Жалко только, тот смотрел не на Коломбину, а куда-то в сторону.
– М-да, странного много, – пробормотал он, едва ли расслышав толком ее слова. – «Умри, умри» – это впечатляет. Но есть одно обстоятельство, еще более удивительное.
– Какое?
– Разве не удивительно, что голос завывал до самого рассвета?
– Ну и что? – подумав, спросила Коломбина.
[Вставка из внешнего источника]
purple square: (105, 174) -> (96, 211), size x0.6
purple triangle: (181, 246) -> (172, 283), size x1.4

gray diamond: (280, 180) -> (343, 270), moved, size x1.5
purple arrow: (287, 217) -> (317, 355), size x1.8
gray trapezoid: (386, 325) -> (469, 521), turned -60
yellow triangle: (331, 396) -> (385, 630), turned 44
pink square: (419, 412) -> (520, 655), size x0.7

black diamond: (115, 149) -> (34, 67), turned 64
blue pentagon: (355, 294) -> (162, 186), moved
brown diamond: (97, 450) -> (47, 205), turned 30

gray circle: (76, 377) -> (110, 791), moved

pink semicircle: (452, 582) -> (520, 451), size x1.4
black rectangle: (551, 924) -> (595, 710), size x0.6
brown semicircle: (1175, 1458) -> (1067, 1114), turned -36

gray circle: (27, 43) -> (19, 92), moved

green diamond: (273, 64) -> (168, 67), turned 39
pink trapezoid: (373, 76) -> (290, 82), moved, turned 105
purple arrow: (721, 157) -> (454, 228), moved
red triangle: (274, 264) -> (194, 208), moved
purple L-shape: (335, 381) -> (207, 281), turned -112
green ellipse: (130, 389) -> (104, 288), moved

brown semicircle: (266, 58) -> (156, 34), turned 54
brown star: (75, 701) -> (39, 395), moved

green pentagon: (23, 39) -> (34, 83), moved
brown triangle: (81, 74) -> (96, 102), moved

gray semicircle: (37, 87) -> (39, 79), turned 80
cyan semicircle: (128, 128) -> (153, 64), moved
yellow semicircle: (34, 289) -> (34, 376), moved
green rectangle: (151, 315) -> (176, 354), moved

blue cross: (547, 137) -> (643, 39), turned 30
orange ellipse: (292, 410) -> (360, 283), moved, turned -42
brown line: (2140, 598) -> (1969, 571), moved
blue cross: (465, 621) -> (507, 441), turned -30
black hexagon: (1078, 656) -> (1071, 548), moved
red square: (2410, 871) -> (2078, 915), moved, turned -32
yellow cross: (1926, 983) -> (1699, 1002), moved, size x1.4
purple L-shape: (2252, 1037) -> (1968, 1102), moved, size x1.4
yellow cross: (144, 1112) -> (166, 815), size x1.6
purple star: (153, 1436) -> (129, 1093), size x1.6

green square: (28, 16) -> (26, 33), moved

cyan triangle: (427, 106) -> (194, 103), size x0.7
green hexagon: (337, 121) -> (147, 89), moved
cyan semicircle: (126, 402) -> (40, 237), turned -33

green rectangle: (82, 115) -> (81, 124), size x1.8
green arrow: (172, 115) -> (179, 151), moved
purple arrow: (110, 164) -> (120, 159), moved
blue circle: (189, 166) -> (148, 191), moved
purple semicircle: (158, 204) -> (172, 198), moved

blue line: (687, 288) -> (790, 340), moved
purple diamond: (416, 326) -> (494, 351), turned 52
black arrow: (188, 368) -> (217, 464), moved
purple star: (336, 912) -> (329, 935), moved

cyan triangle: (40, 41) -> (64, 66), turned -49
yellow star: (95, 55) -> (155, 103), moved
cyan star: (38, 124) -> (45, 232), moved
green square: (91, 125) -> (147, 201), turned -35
– Аваддон повесился не позже трех часов ночи. Ведь когда Стахович в четвертом часу стал настойчиво колотить в стену, ответа уже не было. Да и результаты вскрытия указывают, что смерть произошла около т-трех. Если Зверь был послан Смертью призвать любовника, то зачем надрываться до самого рассвета? Ведь призванный уже прибыл?
– Может быть, Зверь его оплакивал? – неуверенно предположила Коломбина.
Гэндзи посмотрел на нее с укоризной:
– С его, звериной, точки зрения, следовало бы не плакать, а радоваться. И потом: человек уже давно умер, а Зверь все нудит: «Умри, умри». Какой-то т-туповатый у Смерти посланец, не находите?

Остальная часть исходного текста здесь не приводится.